In [1]:
import pandas as pd
from datetime import datetime
import numpy as np

## Table of content: <a class="anchor" id="top" name="top"></a>
- [Introduction](#intro)
- [Data preparation](#data-preparation)
- [Model selection, training and evaluation](#model-training)
- [Next steps](#next-steps)

# I - Introduction <a class="anchor" id="intro" name="intro"></a>

[-> table of content](#top)

The goal is to predict the daily sales based on the available information (date, product, ...) for different discounts.
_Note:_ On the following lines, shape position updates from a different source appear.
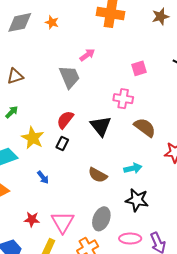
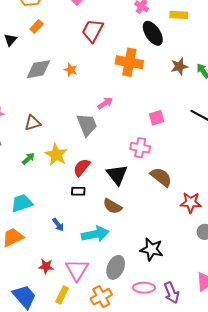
yellow star: (33, 138) -> (56, 155), moved
black rectangle: (62, 144) -> (78, 191), turned 64
cyan arrow: (133, 168) -> (95, 234), moved, size x1.5
brown semicircle: (98, 175) -> (112, 206), moved

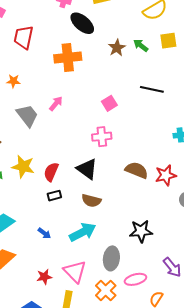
gray trapezoid: (87, 125) -> (27, 116), moved
brown semicircle: (161, 177) -> (137, 170), moved
pink ellipse: (144, 288) -> (135, 279), moved

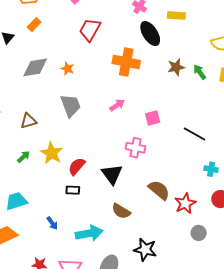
black line: (152, 89) -> (195, 134), moved
pink arrow: (56, 104) -> (117, 105), moved
red star: (166, 175) -> (185, 203), turned -30
brown semicircle: (91, 201) -> (121, 211), moved

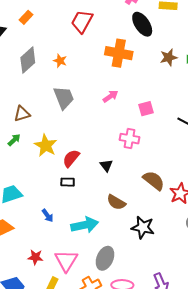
gray diamond: (35, 67) -> (28, 60), turned -32
green arrow: (24, 157) -> (14, 140), moved
black triangle: (112, 174) -> (106, 165), size x0.6
black star: (145, 250) -> (143, 227), moved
I decided to train a model to predict the sales for any possible discount. The discount is thus considered as an input feature for the model. If we only wish to predict the sales for a small set of discount values (e.g -10%, -20%, -30%, ...), another approach could be to train a different model for each discount value but that would require more resources.

I also assume that all the sales information is present in the data, i.e. the sales are reported even if they are null. And, if no sales are reported for a given product at a given date, it means that none of them were for sale. Otherwise, we should add the missing data.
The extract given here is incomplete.